We assume that you have already learned what is described in:
If you want to find the right Transformer for your purposes, see Transformers Comparison.
Dedup removes duplicate records.
Component | Same input metadata | Sorted inputs [ 1) ] | Inputs | Outputs | Java | CTL |
---|---|---|---|---|---|---|
Dedup | - | 1 | 0-1 | - | - | |
[ 1) ] Input records may be sorted only partially, i.e., the records with the same value of the Dedup key are grouped together but the groups are not ordered |
Dedup reads data flow of records grouped by
the same values of the Dedup key. The key is formed
by field name(s) from input records. If no key is specified, the component
behaves like the Unix
head
or tail
command. The groups
don't have to be ordered.
The component can select the specified number of the first or the last records from the group or from the whole input. Only those records with no duplicates can be selected too.
The deduplicated records are sent to output port 0. The duplicate records may be sent through output port 1.
Port type | Number | Required | Description | Metadata |
---|---|---|---|---|
Input | 0 | for input data records | any | |
Output | 0 | for deduplicated data records | equal input metadata [ 1)] | |
1 | for duplicate data records | |||
[ 1)] Metadata can be propagated through this component. |
Attribute | Req | Description | Possible values |
---|---|---|---|
Basic | |||
Dedup key | Key according to which the records are deduplicated. By default, i.e., if the Dedup key is not set, the in Number of duplicates attribute specified number of records from the beginning or the end of all input records is preserved while removing the others. If the Dedup key is set, only specified number of records with the same values in fields specified as the Dedup key is picked up. See Dedup key. | ||
Keep | Defines which records will be preserved. If First ,
those from the beginning. If Last , those from the end.
Records are selected from a group or the whole input. If
Unique , only records with no duplicates are selected. | First (default) | Last | Unique | |
Equal NULL | By default, records with null values of key fields are
considered to be equal. If false ,
they are considered to be different. | true (default) | false | |
Number of duplicates | Maximum number of duplicate records to be selected
from each group of adjacent records with equal key
value or , if key not set, maximum number of records from
the beginning or the end
of all records. Ignored if Unique option
selected. | 1 (default) | 1-N |
The component can process sorted input data as well as partially sorted ones.
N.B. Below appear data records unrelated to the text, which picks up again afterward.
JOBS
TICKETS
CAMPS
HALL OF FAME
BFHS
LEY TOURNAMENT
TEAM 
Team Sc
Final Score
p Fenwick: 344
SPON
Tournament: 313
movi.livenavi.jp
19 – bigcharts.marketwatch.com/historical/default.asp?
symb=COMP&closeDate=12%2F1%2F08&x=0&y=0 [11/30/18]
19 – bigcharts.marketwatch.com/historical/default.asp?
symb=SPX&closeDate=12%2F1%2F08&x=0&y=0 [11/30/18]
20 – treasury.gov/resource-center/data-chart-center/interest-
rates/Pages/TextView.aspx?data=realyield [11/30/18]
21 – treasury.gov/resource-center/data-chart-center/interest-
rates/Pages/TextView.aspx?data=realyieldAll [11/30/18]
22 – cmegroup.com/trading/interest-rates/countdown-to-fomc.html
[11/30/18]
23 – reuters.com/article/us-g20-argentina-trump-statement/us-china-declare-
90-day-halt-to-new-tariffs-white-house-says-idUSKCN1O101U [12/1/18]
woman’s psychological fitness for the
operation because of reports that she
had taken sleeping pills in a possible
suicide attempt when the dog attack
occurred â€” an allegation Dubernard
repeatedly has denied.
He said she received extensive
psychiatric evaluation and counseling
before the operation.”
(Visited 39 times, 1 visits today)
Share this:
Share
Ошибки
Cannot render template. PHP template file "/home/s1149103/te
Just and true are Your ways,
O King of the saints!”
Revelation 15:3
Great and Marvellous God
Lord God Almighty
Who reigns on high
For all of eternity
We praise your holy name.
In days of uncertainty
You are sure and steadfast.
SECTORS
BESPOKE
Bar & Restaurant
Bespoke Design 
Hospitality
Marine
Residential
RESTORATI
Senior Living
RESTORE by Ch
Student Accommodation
When setting the fields composing the Dedup key, choose the proper Order attribute:
Ascending - if the groups of input records with the same key field value(s) are sorted in ascending order
Descending - if the groups of input records with the same key field value(s) are sorted in descending order
Auto - the sorting order of the groups of input records is guessed from the first two records with different value in the key field, i.e., from the first records of the first two groups.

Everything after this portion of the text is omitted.